[Page-level text extractions]
=======
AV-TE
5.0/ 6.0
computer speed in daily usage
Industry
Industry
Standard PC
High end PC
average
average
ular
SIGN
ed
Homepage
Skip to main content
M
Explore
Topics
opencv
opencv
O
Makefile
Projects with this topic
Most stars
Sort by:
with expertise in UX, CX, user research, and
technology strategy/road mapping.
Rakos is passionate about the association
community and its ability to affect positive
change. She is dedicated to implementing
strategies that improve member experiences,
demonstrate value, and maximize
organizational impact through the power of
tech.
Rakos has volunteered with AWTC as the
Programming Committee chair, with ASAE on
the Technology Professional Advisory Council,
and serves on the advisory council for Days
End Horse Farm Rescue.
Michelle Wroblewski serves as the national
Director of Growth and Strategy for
=======
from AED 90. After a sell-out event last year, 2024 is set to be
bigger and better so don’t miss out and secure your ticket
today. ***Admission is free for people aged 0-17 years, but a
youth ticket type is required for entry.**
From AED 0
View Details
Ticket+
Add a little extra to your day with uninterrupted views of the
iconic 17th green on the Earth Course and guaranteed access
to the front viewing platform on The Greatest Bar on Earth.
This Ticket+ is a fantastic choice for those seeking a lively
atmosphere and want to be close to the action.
=======
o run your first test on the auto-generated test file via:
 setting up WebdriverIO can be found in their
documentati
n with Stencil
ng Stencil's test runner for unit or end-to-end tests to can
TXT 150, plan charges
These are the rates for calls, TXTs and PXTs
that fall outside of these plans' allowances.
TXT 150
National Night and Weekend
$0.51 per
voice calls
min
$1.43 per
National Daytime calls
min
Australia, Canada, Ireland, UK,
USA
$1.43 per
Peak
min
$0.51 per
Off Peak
=======
▶ [Problem details] Retype, exactly and in full, the lines above from the one containing "demonstrate value, and maximize" through the one containing "End Horse Farm Rescue.".

▶ [Reply]
demonstrate value, and maximize
organizational impact through the power of
tech.
Rakos has volunteered with AWTC as the
Programming Committee chair, with ASAE on
the Technology Professional Advisory Council,
and serves on the advisory council for Days
End Horse Farm Rescue.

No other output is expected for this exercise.